Simón se recostó sobre el incómodo asiento del vagón de metro. Le esperaba un largo trayecto por la circular y por descuido no llevaba encima su habitual lectura. Aburrido, clavó la mirada en su reflejo de la ventana de enfrente.
Su vida, pensaba, se había convertido en vorágine de sucesos y circunstancias sin sentido sobre los que no tenía control alguno. Hubo un tiempo en el que le parecía sencillo hablar de optimismo con una sonrisa en la cara, pero ahora era el aroma del escepticismo el que flotaba envolviendo sus amargas reflexiones. Incluso, aún hoy, se le coloreaban las mejillas al no reivindicar un ponerse en pie, un gritar las cosas hasta que duelan los pulmones, un pensar que todo es posible. Suponía que, en el fondo, aún quedaba algo del ingenuo que un día fue.
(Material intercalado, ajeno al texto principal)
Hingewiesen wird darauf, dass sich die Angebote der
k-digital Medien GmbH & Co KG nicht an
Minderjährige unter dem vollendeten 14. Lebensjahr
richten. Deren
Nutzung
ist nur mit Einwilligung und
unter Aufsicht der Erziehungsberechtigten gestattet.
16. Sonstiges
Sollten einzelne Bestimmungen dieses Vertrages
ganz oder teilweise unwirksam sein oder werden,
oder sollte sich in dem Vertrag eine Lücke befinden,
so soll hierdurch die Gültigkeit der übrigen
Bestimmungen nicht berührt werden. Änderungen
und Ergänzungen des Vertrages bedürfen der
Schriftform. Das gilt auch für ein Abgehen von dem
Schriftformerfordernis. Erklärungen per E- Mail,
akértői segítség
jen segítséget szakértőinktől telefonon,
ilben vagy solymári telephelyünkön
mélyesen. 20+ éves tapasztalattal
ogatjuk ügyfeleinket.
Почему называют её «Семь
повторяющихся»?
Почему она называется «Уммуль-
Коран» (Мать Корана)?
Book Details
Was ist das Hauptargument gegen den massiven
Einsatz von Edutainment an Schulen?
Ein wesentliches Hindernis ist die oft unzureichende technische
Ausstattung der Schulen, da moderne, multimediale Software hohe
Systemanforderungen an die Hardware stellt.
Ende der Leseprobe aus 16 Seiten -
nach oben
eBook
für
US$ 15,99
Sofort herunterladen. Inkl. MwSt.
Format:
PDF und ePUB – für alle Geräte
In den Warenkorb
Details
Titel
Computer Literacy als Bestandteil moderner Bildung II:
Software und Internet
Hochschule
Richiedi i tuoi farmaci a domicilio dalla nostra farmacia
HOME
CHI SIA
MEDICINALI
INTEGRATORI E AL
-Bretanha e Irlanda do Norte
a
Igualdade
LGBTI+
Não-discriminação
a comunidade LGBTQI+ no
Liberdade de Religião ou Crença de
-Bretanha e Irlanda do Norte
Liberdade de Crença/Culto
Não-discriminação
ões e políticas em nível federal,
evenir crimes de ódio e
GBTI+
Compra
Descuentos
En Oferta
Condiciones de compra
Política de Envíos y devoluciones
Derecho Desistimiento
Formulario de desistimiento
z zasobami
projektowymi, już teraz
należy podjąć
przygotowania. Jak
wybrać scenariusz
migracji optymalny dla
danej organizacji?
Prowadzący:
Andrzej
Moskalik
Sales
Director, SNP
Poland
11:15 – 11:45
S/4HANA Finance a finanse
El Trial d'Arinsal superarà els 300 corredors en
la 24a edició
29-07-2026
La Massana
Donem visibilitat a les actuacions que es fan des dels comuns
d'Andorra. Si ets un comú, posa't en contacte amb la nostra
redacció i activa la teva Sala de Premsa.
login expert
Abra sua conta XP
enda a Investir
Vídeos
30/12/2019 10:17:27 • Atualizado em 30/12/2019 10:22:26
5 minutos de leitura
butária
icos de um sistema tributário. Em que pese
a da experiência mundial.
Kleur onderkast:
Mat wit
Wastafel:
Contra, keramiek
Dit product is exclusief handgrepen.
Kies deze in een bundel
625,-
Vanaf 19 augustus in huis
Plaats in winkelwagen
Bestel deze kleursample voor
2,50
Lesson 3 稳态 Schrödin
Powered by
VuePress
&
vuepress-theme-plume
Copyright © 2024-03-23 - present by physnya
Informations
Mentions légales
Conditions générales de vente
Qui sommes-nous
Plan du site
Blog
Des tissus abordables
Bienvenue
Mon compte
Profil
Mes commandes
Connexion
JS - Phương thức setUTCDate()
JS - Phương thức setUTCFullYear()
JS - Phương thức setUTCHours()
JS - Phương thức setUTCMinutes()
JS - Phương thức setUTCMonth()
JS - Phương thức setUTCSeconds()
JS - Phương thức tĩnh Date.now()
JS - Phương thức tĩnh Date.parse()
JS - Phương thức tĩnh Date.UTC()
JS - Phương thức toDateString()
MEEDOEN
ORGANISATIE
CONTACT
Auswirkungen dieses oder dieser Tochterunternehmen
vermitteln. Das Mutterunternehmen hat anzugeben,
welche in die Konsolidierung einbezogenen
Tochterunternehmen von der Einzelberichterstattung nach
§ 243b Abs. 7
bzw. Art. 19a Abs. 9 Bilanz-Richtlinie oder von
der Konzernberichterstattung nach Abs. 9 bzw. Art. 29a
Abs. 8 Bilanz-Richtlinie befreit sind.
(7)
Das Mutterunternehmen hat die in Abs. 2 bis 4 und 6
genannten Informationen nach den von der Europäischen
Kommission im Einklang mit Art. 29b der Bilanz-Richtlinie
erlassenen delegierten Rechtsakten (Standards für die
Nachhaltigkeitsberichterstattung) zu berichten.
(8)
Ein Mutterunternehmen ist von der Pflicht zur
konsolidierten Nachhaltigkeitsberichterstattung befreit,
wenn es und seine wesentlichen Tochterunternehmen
Observó con atención sus vidriosos ojos preguntándose si él, una unidad insignificante más de vida entre seis mil millones, tendría algo de fuerza para decidir sobre el futuro. Negó con la cabeza, no creía si quiera tener control sobre sí mismo.
Estaba desencantado con la dirección que estaba tomando su vida, desencantado con la que había tomado el mundo. Una llama tenue y suave de nostalgia, era lo único que le quedaba de lo que había sido. Reconocía las jóvenes facciones que se plasmaban en el cristal y sin embargo era como ver una cara conocida que no consigues ubicar.
Contempló a la mujer que le sonreía sentada a su lado y comenzó a divagar.
Poco a poco eran los momentos más felices los que peores recuerdos le traían. La felicidad, traidora liberadora de conciencia, le estaba desquiciando. Volvía a su cabeza repetidamente el recuerdo doloroso, y no podía hacer otra cosa que intentar apartarlo. Aveces exclamaba sorprendido por el dolor que podía causar esa simple reminiscencia.
Simón se preguntaba si el resto sentía lo mismo y si lo sentían cómo no eran capaces de verlo y de decir “Te doy mi pésame por otra ilusión perdida, pero recuerda que es el ciclo de la vida. Ahora podrá nacer en algún rincón de tu mente otra nueva decepción”.
Dolía tanto que aveces por unos segundos tenía la sensación de quedarse sin respiración, tanto que sin quererlo se encerraba en un bucle del que no era posible salir. Se prometía no caer de nuevo en el error de vivir. Prefería una existencia intermedia; un fantasear como sustitución, y soportar sólo la realidad cuando la situación era insalvable. Pero ya no podía porque la vida era una droga de la que uno podía no desengancharse una vez que la probaba.
Tenía la impresión de caer, caer, y caer, hasta que no quedaba una gota de sí. Se estaba consumiendo por completo en un caos de nuevos recuerdos.
¿De dónde provenía su angustia? Era algo a lo que no conseguía contestar. Su vida era tan común como la de cualquiera, uno más entre la amalgama de soñolientos pasajeros que el subterráneo transportaba. Y sin embargo el desconsuelo persistía, aferrándose a sus entrañas, invadiendo su intelecto.
Odiaba sus propias concepciones. Arrugó molesto el entrecejo. ¿Cómo hacían las grandes mentes para embellecer la melancolía y no hacer literatura barata?. Se revolvió violento.
Cuando se sentía así sólo podía proyectar sus razonamientos esperando que la tortura recayese sobre ellos en su lugar.
"Es lo que tenemos las mentes autodestructivas", se dijo el chico, "somos capaces de destilar sufrimiento hasta de lo que más queremos. Somos una bomba de relojería, cualquier palabra, nota musical, imagen en un momento concreto pueden ponernos en marcha."
Se desperezó, estirando los brazos, y sus azules pupilas irradiaron un destello, de demencia, cuando al acercarse involuntariamente la muñeca al oído escucho la respuesta susurrante del tic tac del reloj.